L'Abbate, Balkan, Colavita & Contini, LLP, Garden City, N.Y. (Peter D. Rigelhaupt of counsel), for respondents.
In an action, inter alia, to recover damages for legal malpractice, the plaintiff appeals from a judgment of the Supreme Court, Nassau County (Cozzens, Jr., J.), entered April 16, 2007, which, upon an order of the same court dated April 4, 2007, granting the defendants' motion for summary judgment dismissing the complaint, dismissed the complaint.
Ordered that the judgment is affirmed, with costs.
In order to prevail in an action to recover damages for legal malpractice, a plaintiff must establish that the defendant attorney failed to exercise the level of skill and knowledge commonly possessed by a member of the legal profession, and that the failure proximately caused the plaintiff to sustain actual and ascertainable damages (see Rudolf v Shayne, Dachs, Stanisci, Corker & Sauer, 8 NY3d 438, 442 ; Olaiya v Golden, 45 AD3d 823 ). To establish causation, the plaintiff must show that, but for the attorney's negligence, he or she would have prevailed in the underlying action (see Rudolf v Shayne, Dachs, Stanisci, Corker & Sauer, 8 NY3d at 442; Carrasco v Pena & Kahn, 43 AD3d 395 ).

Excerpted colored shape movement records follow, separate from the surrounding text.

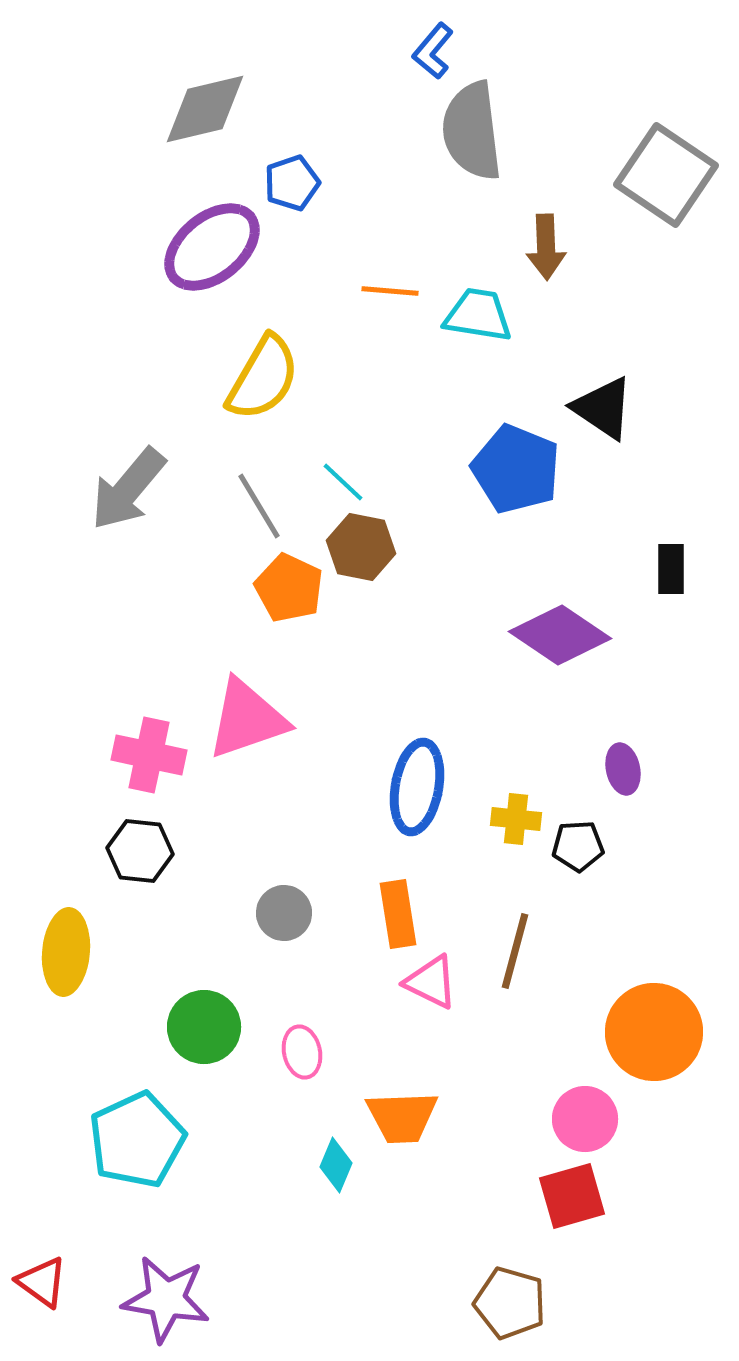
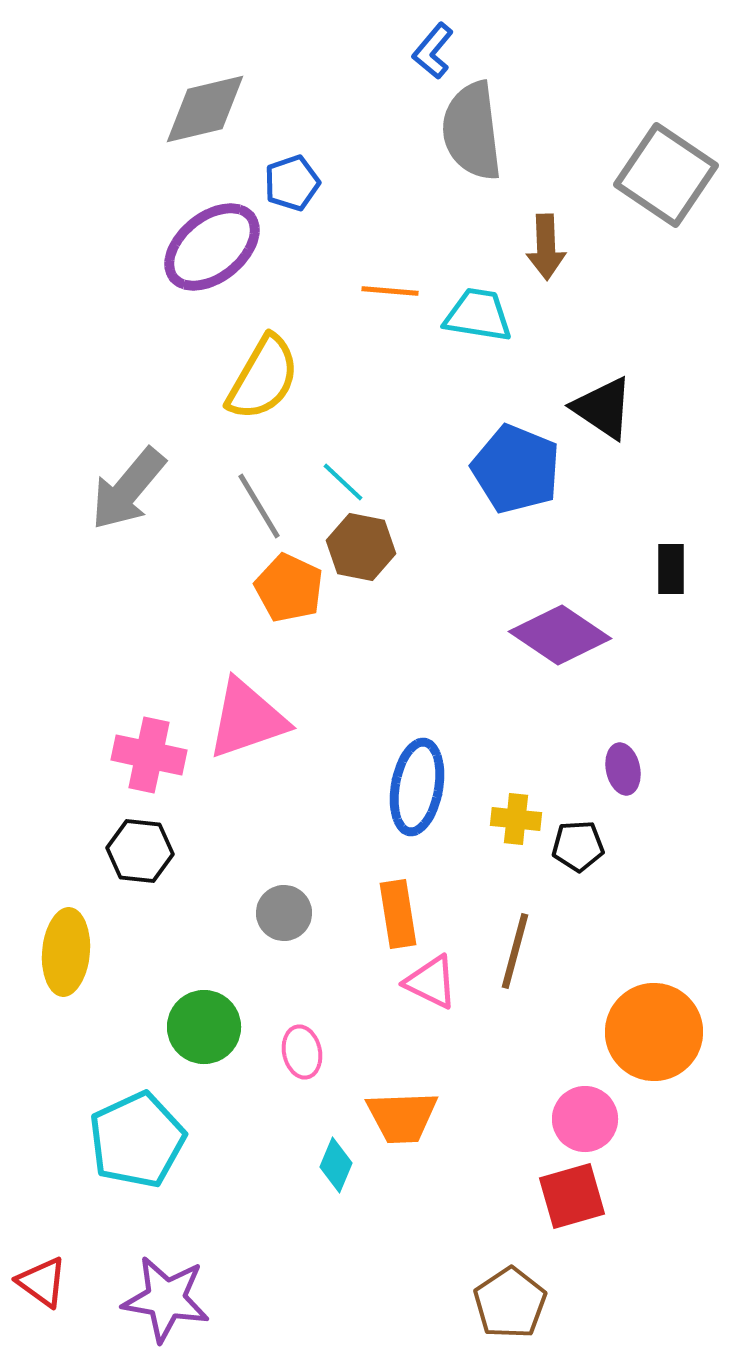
brown pentagon at (510, 1303): rotated 22 degrees clockwise
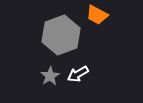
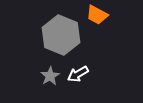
gray hexagon: rotated 18 degrees counterclockwise
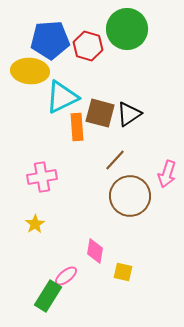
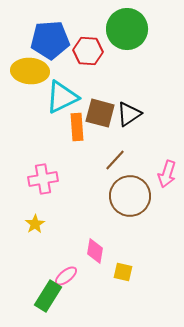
red hexagon: moved 5 px down; rotated 12 degrees counterclockwise
pink cross: moved 1 px right, 2 px down
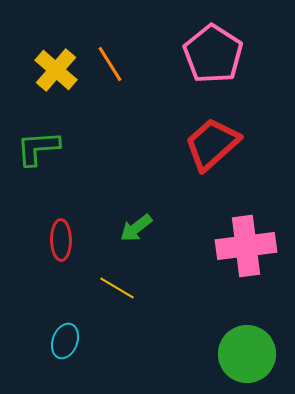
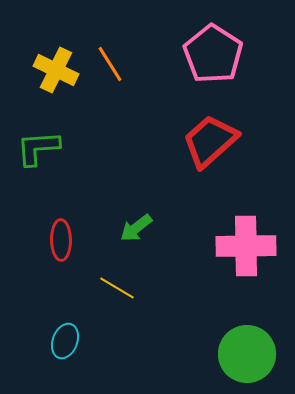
yellow cross: rotated 15 degrees counterclockwise
red trapezoid: moved 2 px left, 3 px up
pink cross: rotated 6 degrees clockwise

On their motion for summary judgment, the defendants made a prima facie showing that the plaintiff would be unable to prove at trial that, but for their alleged malpractice, he would have overcome the affirmative defense of "unclean hands" and prevailed in the underlying action. In opposition, the plaintiff failed to raise a triable issue of fact. Accordingly, the Supreme Court [*2]properly granted the defendants' motion for summary judgment dismissing the complaint (see Asher v Shlimbaum, 45 AD3d 791 ). Fisher, J.P., Ritter, Dillon and McCarthy, JJ., concur.